The following guideline describes how to add a new user directory in OPSWAT Central Management.

  1. In the User Directories menu, select ADD NEW USER DIRECTORY.
    images/download/attachments/4089989/image2019-10-2_10-37-40.png

  2. In the General Information step, fill in the required information and select USER DIRECTORY SETTINGS to continue to the next step.
    images/download/attachments/4089989/image2020-5-28_10-24-13.png

    • Name: The name of new user directory.

    • User Directory Type: The type of user directory, either Local or Active Directory.

    • Enable this User directory: Tick this checkbox to immediately enable this directory for use after creation.

  3. The USER DIRECTORY SETTINGS step differs between user directory type.

    1. For Local type user directory, modify the default settings as required and select ADD to finalize the new directory's creation.
      images/download/attachments/4089989/image2020-5-28_10-24-58.png

      • Number of failed logins before lockout: Number of allowed login attempts in 1 minute. Setting it to 0 allows unlimited failed logins.

      • Lockout time (minutes): The length of the lockout period after a user reach maximum amount of failed logins. Setting it to 0 allows unlimited failed logins regardless of the number of failed logins specified.

    2. For Active Directory type user directory, fill in the required information and select TEST CONNECTION to check connection to the Active Directory server. After the connection is verified, select ADD to finalize the new user directory's creation.
      images/download/attachments/4089989/image2020-5-28_10-25-34.png

      • Server Host, Server Port: The address of the Active Directory server.

      • Encryption: The encryption type used by the Active Directory server (None, SSL, StartTLS)

      • User Base DN, Group Base DN: The point where OPSWAT Central Management search for users and groups when adding new users and groups from Active Directories.

      • ADD NEW SERVER: Add an additional Active Directory server entry.

Adding multiple Active Directory servers under the same user directory requires that all these Active Directories share the same credentials.

Log-in of users under user-defined User Directory should follow How to I login to OPSWAT Central Management

Adding an encrypted user directory may require importing its certificate to OPSWAT Central Management's Java Runtime Environment keystore.
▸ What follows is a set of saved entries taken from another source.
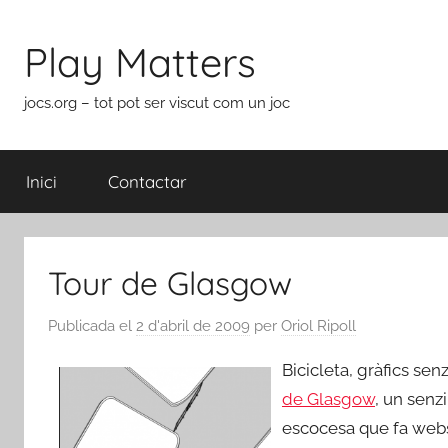
Vés
al
Play Matters
contingut
jocs.org – tot pot ser viscut com un joc
Inici
Contactar
Tour de Glasgow
Publicada el
2 d'abril de 2009
per
Oriol Ripoll
Bicicleta, gràfics sen
de Glasgow
, un senz
escocesa que fa webs 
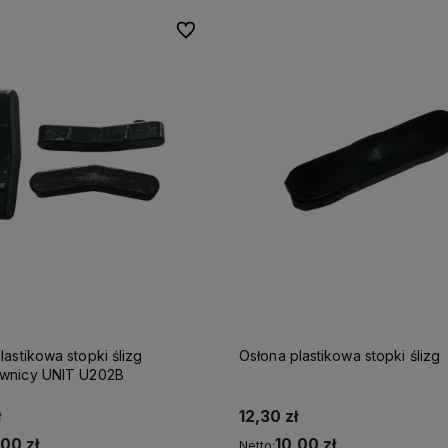
Do ulubionych
Do ulubionych
lastikowa stopki ślizg
Osłona plastikowa stopki ślizg
montażownic serii MANAGER
ł
18,45 zł
,00 zł
15,00 zł
Netto:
Please follow the instructions below to add the certificate.

  1. Locate the root certificate file (.crt) for the product instance.

  2. From an elevated command-line interface, enter the command:

    1. For Windows

      "<Java path>\bin\keytool" -importcert -keystore "<Java path>\lib\security\cacerts" -storepass <password> -alias "<alias> -file "<rootCA.crt path>"

      Example:

      "C:\Program Files\Java\jre1.8.0_261\bin\keytool" -importcert -keystore "C:\Program Files\Java\jre1.8.0_261\lib\security\cacerts" -storepass changeit -alias "ocmCA" -file "C:\Users\admin\Downloads\ocm.crt"
    2. For RHEL/Ubuntu:

      "<Java path>/keytool" -importcert -keystore "<Java path>/lib/security/cacerts" -storepass <password> -alias "<alias> -file "<rootCA.crt path>"

      Example:

      "/usr/share/jre1.8.0_261/bin/keytool" -importcert -keystore "/usr/share/jre1.8.0_261/lib/security/cacerts" -storepass changeit -alias "ocmCA" -file "/etc/somewhere/ocm.crt"
      1. <Java path>: The path of the Java installation that OPSWAT Central Management is using. Please note that for JDK, the cacerts file is located at <JDK path>/jre/lib/security/cacerts instead for certain distributions.

      2. <password>: The keystore's password.

      3. <alias>: The certificate's alias.

      4. <rootCA.crt path>: The path to the product instance's root certificate file.

  3. Restart OPSWAT Central Management for the changes to take effect.